On Sunday, an Austrian dude named Felix voluntarily fell from the edge of space down to Earth, breaking the speed of sound in the name of an energy drink.
It was, simultaneously, one of the greatest and stupidest things I’ve ever seen. That is my excuse for putting the following observations in list form rather than organizing them in a more neat fashion.
* The insanity was broadcast live on YouTube and drew as many as 8 million viewers at one time. There are so many channels and entertainment options now that it’s amazing anything attracts that many eyeballs let alone a stunt shown on the Ultranets. This seems like a watershed moment for watching live events on the Web.
* This may have backfired on Red Bull in that its previous stunts – like the biker jumping the Arc De Triomphe in Las Vegas on New Year’s Eve 2008 – will seem totally lame going forward. How in the hell do you top this? There are only two ways: Going bigger or going terribly wrong. By no means am I suggested that Red Bull would purposely botch a similar event; rather, tragedy has a way of pulling people in during that moment and in future attempts.
* When daredevil Felix Baumgartner was dangling over the edge of, well, the world … holy cow. It must have been like climbing to the top of the largest water slide and peering over the edge before taking the plunge – times 48 trillion. I feared he was going to back out when the old guy at mission control – 84-year-old Joseph Kittinger (more on him later) had to repeat the order to remove his seat belt. Except he didn’t. Not only that, Baumgartner offered a military-style salute with his right hand before beginning the free fall. Has to be one of the top-5 coolest gestures of all time. In fact, touchdown dances should be banned moving forward because they’re all silly by comparison.
* Just like Lloyd Christmas, I cannot believe we landed on the moon and subsequently put a spacecraft on Mars. Because this is easier than that yet this looked sketchy at best. I had a bad feeling that something was going to go wrong, especially when Baumgartner started to flip over and over early in the fall. Most days, I’m so tired that I can barely keep my eyes from rolling into the back of my head – how did this guy stay conscious let alone retain his bearings? My brain would have gone into the fetal position and shut off completely. I’m sure there was extensive preparation, but how do you know how to train somebody for that specific venture?
And, again, how do you pull that off in 1960? That is, Baumgartner did not set the record for the longest time in a free fall – that mark (4:36) still belongs to Kittinger. TV barely existed then. Al Gore had yet to invest the Internet. The country wasn’t entirely desegregated. Good grief. Maybe everyone involved with that projected was whacked out on LSD. That’s about the only way it would make sense.

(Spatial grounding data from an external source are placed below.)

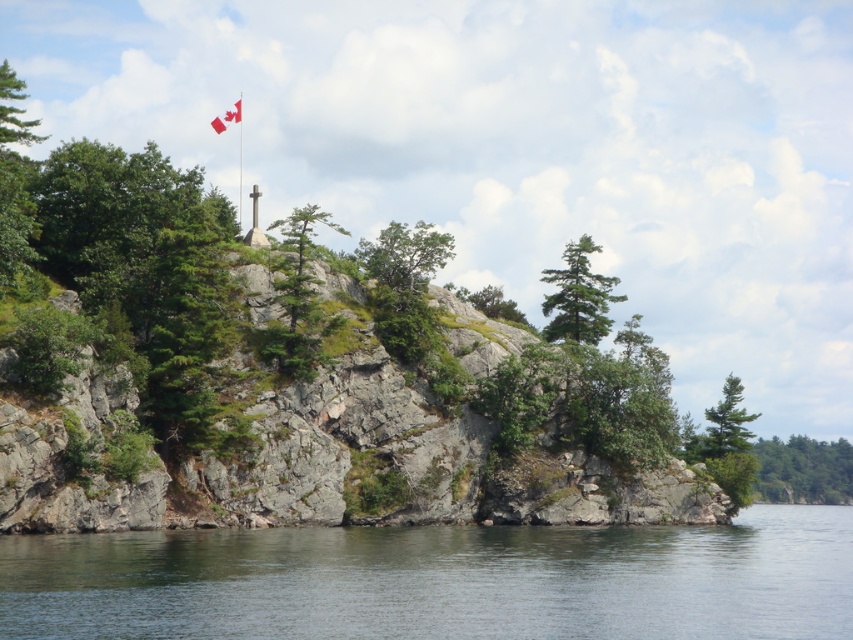 You are a bird flying over the rocky shoreline. You want to land on the closest tree to the Canadian flag at top left. Which tree should you choose between the green leafy tree at center and the green leafy tree at lower right?

The green leafy tree at center is positioned over the green leafy tree at lower right, so the green leafy tree at center is closer to the Canadian flag at top left. You should choose the green leafy tree at center to land on.

You are standing at the shoreline in the image and want to reach the Canadian flag at the top left. There are two points marked in the scene, point A at coordinates point A is point (x=294, y=349) and point B at coordinates point B is point (x=809, y=476). Which point is closer to you as you face the shoreline?

Point A at coordinates point A is point (x=294, y=349) is closer to you because it is in front of point B at coordinates point B is point (x=809, y=476).

You are a photographer standing at the shoreline and want to capture both the clear water at lower center and the green matte tree at right in your shot. Which object should you frame first to ensure both are in the same photo?

You should frame the clear water at lower center first since it is positioned on the left side of the green matte tree at right, ensuring both are included in the photo. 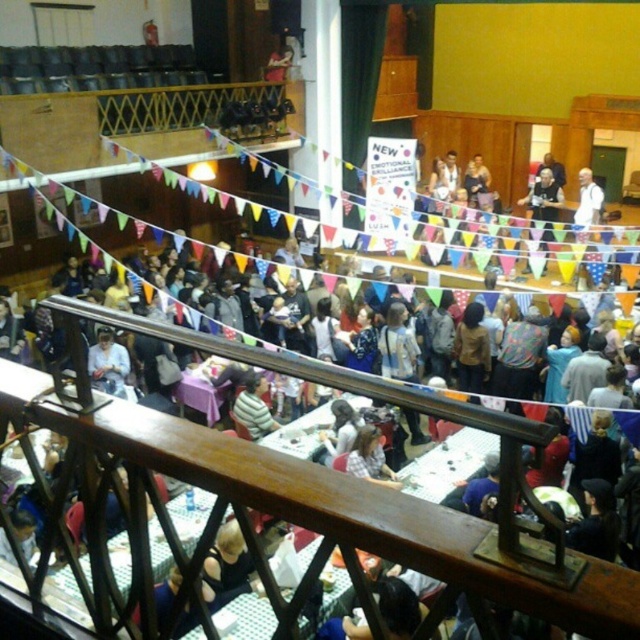 Who is higher up, matte white shirt at center or light brown hair at center?

Positioned higher is matte white shirt at center.

How far apart are matte white shirt at center and light brown hair at center?

matte white shirt at center and light brown hair at center are 3.70 meters apart.

Between point (120, 381) and point (348, 412), which one is positioned behind?

Point (120, 381)

Where is `matte white shirt at center`? This screenshot has width=640, height=640. matte white shirt at center is located at coordinates (108, 364).

Based on the photo, which of these two, plaid shirt at center or light brown hair at center, stands taller?

Standing taller between the two is light brown hair at center.

Looking at this image, between plaid shirt at center and light brown hair at center, which one is positioned higher?

light brown hair at center is higher up.

The height and width of the screenshot is (640, 640). Find the location of `plaid shirt at center`. plaid shirt at center is located at coordinates (369, 458).

Is matte white shirt at center further to camera compared to plaid shirt at center?

That is True.

Where is `matte white shirt at center`? The height and width of the screenshot is (640, 640). matte white shirt at center is located at coordinates (108, 364). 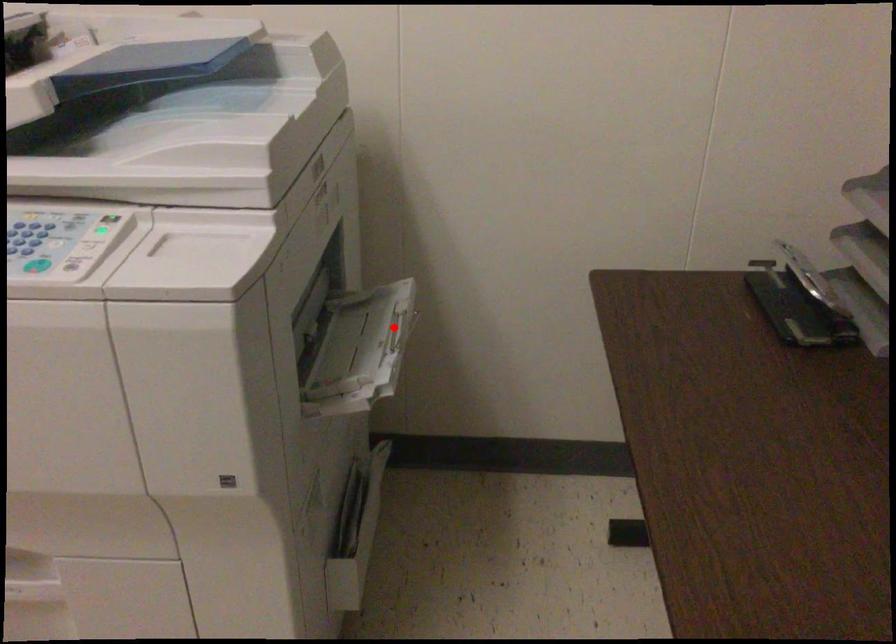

* The mind-blowing stats from this successful mission: Baumgartner climbed more than 24 miles into the air and feel freely for 4 minutes, 19 seconds at a peak speed of 834 mph. (Soak that in for a second. … Oh, snap.) But for what? Early reports are that he won’t get especially rich – is the chance of fame worth the risk of death? This is unlikely to spark a new industry, and the U.S. space program has been scaled back.
My best guess: He did it because he could, because it ultimately enhanced his life and inspired others to push the limits. Although not exactly apples to apples, what if the Wright Brothers hadn’t taken flight? That must have seemed completely insane and unnecessary at the time, and now air travel plays a large role in marking the world what it is.
I will not be standing in line to replicate this feat, but I’d definitely watch it again, and am grateful for reckless goofballs like Baumgartner and his over-caffeinated sponsor.